*** Opening AVAILABLE DATA ***
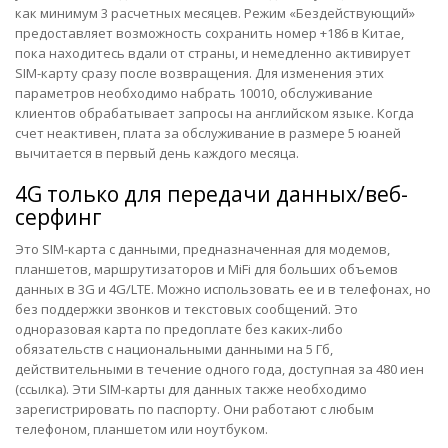
как минимум 3 расчетных месяцев. Режим «Бездействующий»
предоставляет возможность сохранить номер +186 в Китае,
пока находитесь вдали от страны, и немедленно активирует
SIM-карту сразу после возвращения. Для изменения этих
параметров необходимо набрать 10010, обслуживание
клиентов обрабатывает запросы на английском языке. Когда
счет неактивен, плата за обслуживание в размере 5 юаней
вычитается в первый день каждого месяца.
4G только для передачи данных/веб-
серфинг
Это SIM-карта с данными, предназначенная для модемов,
планшетов, маршрутизаторов и MiFi для больших объемов
данных в 3G и 4G/LTE. Можно использовать ее и в телефонах, но
без поддержки звонков и текстовых сообщений. Это
одноразовая карта по предоплате без каких-либо
обязательств с национальными данными на 5 Гб,
действительными в течение одного года, доступная за 480 иен
(
ссылка
). Эти SIM-карты для данных также необходимо
зарегистрировать по паспорту. Они работают с любым
телефоном, планшетом или ноутбуком.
*** Closing AVAILABLE DATA ***
Scan the data above and state how many of its lines contain the string "данными", with no other content.

2